For a newbie, water or ice to taste.. And don't drink it too fast.. Sipping is essential, just like drawing too fast on your cigar..


----------



## Brazilla-cl (Feb 20, 2008)

*Blanton Bourbon Single Barrel it don't get any better. Smoothest I've ever had! bout $49*

* Famous Grouse is one of the rare secerts in blended scotchs. Little known and priced that way. bout $17*


----------



## DOZER (Sep 30, 2007)

I made the switch to Scotch but I like Wild Turkey 101, Wild Turkey Rare Breed (proof varies by bottling run usually around 104-108) and Wild Turkey 101 Rye.


----------



## GreySmoke (Jan 11, 2008)

Old Wiskey River....not that I have any compulsion to Willie Nelson - its a really good wiskey for $20.


----------



## smh0768 (Feb 5, 2008)

my recommendations:

bourbon: woodford reserve. - i don't like bourbon, for the most part (a few college funtimes with beam, just can't smell it anymore without gag reflex kicking in), but this one is outside that realm for me. tasty.

scotch: macallen 12 is very nice to start with, the 15 fine oak is excellent, and the 18 just rocks. balvenie doublewood 12 is nice in a totally different, slightly more robust flavor.

irish whiskey: bushmills black is very nice. beyond that, just give me bush.white or any jameson's and i am a happy man. (jameson's 18yr special reserve that they sell only at the distillery is quite a fantastic treat, if you happen to be in their neighborhood.)

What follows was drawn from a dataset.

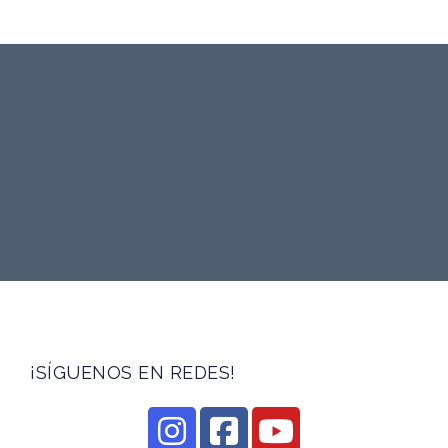
¡SÍGUENOS EN REDES!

ps - i am highly envious of your quick and nonchalant trips to spec's. just got my first treat when visiting the younger brother in college station recently. i drooled for a long while.


----------



## JPawloski-cl (Jan 3, 2008)

I recently brought some 12 year Macallan back from the duty free shop at the airport. It was good, but not as good as the Laphroaig Single Malt. I did try Buchanan's (a blended Scotch) not sure what vintage but that was very good. I also tried Irish Whiskey (Bushmills Black Bush) which is not bad, and will be picking up some Red Breast for my cigar group's next herf. My herf buddies preferred the Macallan to the Laphroaig, but I did not (or is it, that someone else's expensive single malt always tastes better than your own). Has anyone out there tried The Dalmore Single Malt Cigar Scotch--it is actually made for drinking while smoking cigars? Maybe it is a gimmick, but worth a try. I am going to pick some up and will let you know. The important thing is to find your taste style, and then pick a variety in that style to hone in on what you really like--kind of what you do with cigars. Also, I think a good way to learn about these spirits is at a tasting event, but they happen rather infrequently depending upon where you live.


----------



## JohnR (Apr 1, 2007)

ER Doc said:


> The first bourbons that I started to sip were Elijah Craig and Woodford Reserve. Others worth noting are Knob Creek, 1792, Makers Mark, Bulleit, and Evan Williams Single Barrell. Bakers and Bookers are also often recommended, but I've had neither one, yet!
> 
> Enjoy trying them all out!


I am finally catching up with ER DOC! I am having my first taste of Elijah Craig, a 12 year old Bourbon. Very nice! It runs about $25.


----------



## nhcigarfan-cl (May 8, 2007)

smh0768 said:


> my recommendations:
> 
> bourbon: woodford reserve. - i don't like bourbon, for the most part (a few college funtimes with beam, just can't smell it anymore without gag reflex kicking in), but this one is outside that realm for me. tasty.
> 
> ...


i like all of these, but if you're new to the whiskey game I think Jameson's (the regular or standard blend) is a great place to start, pretty ease on the palate. From here give bushmills a try, then bushmill black then move to scotch.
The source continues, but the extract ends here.